Keplers Modell des Sonnensystems. Aus: Mysterium Cosmographicum (1596)

Von Johannes Kepler stammt auch die Definition des Antiprismas.

Gegen Ende seines turbulenten Lebens veröffentlichte Johannes Kepler im Jahre 1627 in Ulm sein letztes großes Werk, die Tabulae Rudolfinae (Rudolfinische Tafeln). Es wertete die Aufzeichnungen Tycho Brahes aus und beschrieb die Planetenbahnen in bis dahin unerreicht hoher Genauigkeit. Diese Planetentafeln sowie seine himmelsmechanischen Gesetze dienten später Isaac Newton als Grundlage zur Herleitung der Gravitationstheorie.

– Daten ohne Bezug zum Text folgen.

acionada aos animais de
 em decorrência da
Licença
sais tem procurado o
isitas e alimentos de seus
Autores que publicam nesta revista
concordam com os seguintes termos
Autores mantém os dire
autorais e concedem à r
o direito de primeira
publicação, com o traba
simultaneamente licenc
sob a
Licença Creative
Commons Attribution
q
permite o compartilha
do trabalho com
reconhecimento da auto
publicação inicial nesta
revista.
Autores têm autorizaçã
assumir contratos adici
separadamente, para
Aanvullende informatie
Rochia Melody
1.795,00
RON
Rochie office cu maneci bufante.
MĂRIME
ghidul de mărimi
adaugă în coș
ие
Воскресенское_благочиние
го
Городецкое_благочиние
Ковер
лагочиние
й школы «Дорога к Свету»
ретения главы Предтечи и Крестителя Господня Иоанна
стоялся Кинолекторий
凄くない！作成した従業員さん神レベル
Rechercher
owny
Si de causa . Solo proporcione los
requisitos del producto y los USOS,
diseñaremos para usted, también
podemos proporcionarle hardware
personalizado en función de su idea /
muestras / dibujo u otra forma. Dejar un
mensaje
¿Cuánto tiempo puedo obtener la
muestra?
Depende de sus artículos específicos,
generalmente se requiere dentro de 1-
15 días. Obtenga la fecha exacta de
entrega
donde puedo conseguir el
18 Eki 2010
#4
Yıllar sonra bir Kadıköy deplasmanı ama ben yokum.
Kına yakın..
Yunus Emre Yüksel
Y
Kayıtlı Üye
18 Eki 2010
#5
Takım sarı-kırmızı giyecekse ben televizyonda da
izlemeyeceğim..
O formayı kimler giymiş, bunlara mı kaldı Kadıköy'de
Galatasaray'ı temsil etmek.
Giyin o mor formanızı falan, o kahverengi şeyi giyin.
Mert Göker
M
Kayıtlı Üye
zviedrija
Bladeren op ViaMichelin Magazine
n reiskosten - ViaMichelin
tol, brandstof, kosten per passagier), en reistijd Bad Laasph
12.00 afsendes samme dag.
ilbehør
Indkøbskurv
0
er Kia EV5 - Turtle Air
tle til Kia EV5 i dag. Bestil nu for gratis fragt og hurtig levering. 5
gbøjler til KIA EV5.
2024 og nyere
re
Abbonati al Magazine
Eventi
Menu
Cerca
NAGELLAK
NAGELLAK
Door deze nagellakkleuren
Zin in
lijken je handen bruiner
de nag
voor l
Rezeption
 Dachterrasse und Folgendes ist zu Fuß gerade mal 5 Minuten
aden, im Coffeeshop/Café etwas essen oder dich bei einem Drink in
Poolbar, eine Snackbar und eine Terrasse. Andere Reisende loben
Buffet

Am 15. November 1630 starb Kepler im Alter von 59 Jahren in Regensburg (Bild seines Wohnhauses 1626-1628; sein Sterbehaus ist eine viel besuchte Gedenkstätte).

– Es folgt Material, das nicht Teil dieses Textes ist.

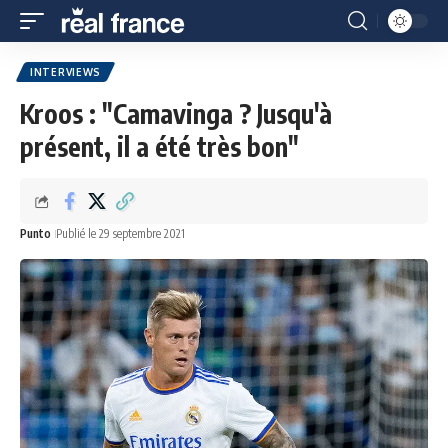
INTERVIEWS
Kroos : "Camavinga ? Jusqu'à
présent, il a été très bon"
Punto
Publié le 29 septembre 2021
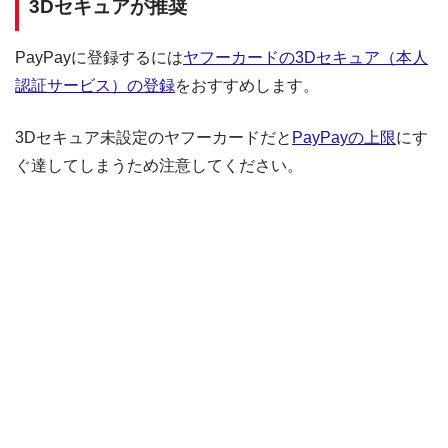
3Dセキュアが推奨
PayPayに登録するには
ヤフーカードの3Dセキュア（本人
認証サービス）の登録
をおすすめします。
3Dセキュア未設定のヤフーカードだと
PayPayの上限
にす
ぐ達してしまうため注意してください。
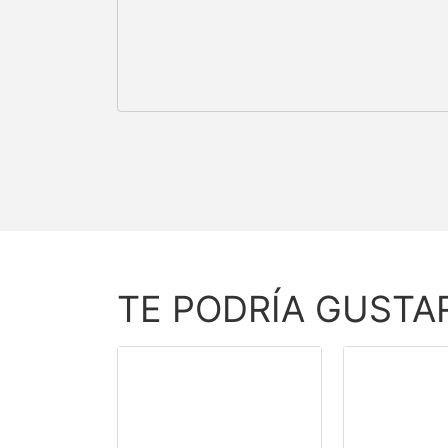
TE PODRÍA GUSTA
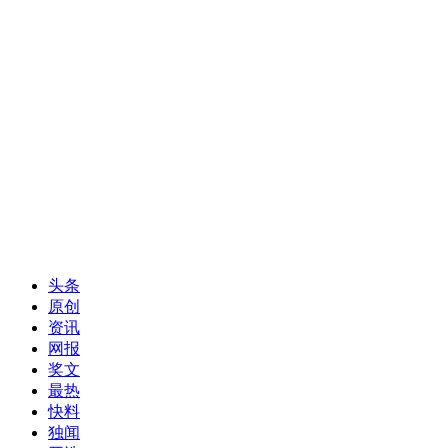
头条
原创
资讯
网报
奖文
最热
快料
独闻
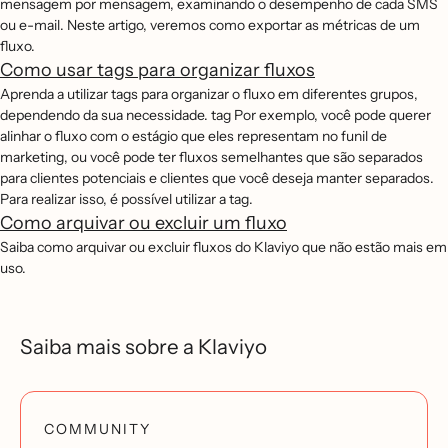
mensagem por mensagem, examinando o desempenho de cada SMS
ou e-mail. Neste artigo, veremos como exportar as métricas de um
fluxo.
Como usar tags para organizar fluxos
Aprenda a utilizar tags para organizar o fluxo em diferentes grupos,
dependendo da sua necessidade. tag Por exemplo, você pode querer
alinhar o fluxo com o estágio que eles representam no funil de
marketing, ou você pode ter fluxos semelhantes que são separados
para clientes potenciais e clientes que você deseja manter separados.
Para realizar isso, é possível utilizar a tag.
Como arquivar ou excluir um fluxo
Saiba como arquivar ou excluir fluxos do Klaviyo que não estão mais em
uso.
Saiba mais sobre a Klaviyo
COMMUNITY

Da Kepler sich einige Zeit in Linz aufhielt, wurde dessen Universität ihm zu Ehren Johannes-Kepler-Universität genannt. Weiters wurden die Sternwarten in Weil der Stadt, Graz und Linz Kepler-Sternwarte benannt. Darüber hinaus tragen ein prominenter Mondkrater und ein Asteroid den Namen 'Kepler'.

Werke

  • Mysterium Cosmographicum. (deutsch: Das Weltgeheimnis)
  • Harmonices Mundi. (deutsch: Die Weltharmonie)
  • Dioptrice
  • Tabulae Rudolfinae. (deutsch: Die Rudolfinischen Tafeln)
  • Astronomia Nova. (deutsch: Neue Astronomie)
  • Somnium. (deutsch: Der Traum)
  • Nova stereometria doliorum vinariorum. (deutsch: Neue Stereometrie der Weinfässer)
  • Von den gesicherten Grundlagen der Astrologie (Nachdruck erhältlich unter ISBN 3-925100-38-5)

Siehe auch

Astronomie, Bahnbestimmung, Kepler-Gleichung, Keplersche Gesetze, Linsenfernrohr, Okular, Tycho Brahe, Keplersche Fassregel

Literatur

  • Johannes Tralow: Kepler und der Kaiser. Verlag der Nation, Berlin 1961
  • Rosemarie Schuder: Der Sohn der Hexe, In der Mühle des Teufels. Rütten & Loening, Berlin 1968
  • Johannes Hoppe: Johannes Kepler. BSB B. Teubner Verlagsgesellschaft, Leipzig 1976
  • Wilhelm und Helga Strube: Kepler und der General. Verlag Neues Leben Berlin, Berlin 1985
  • Mechthild Lemcke: Johannes Kepler. 2. Auflage. Rowohlt, Reinbek 2002, ISBN 3-499-50529-0
  • Anna Maria Lombardi: Johannes Kepler. Einsichten in die himmlische Harmonie. Verlag Spektrum der Wissenschaft, Weinheim Dezember 2000
  • Gilder, Joshua und Anne-Lee: Der Fall Kepler. Mord im Namen der Wissenschaft. Berlin: List Verlag, 2005. - ISBN 3-47179-509-X
  • Arthur Koestler: Die Schlafwandler, Bern/Wien/Stuttgart, 1959.
  • Berthold Sutter: Der Hexenprozess gegen Katharina Kepler, 1979.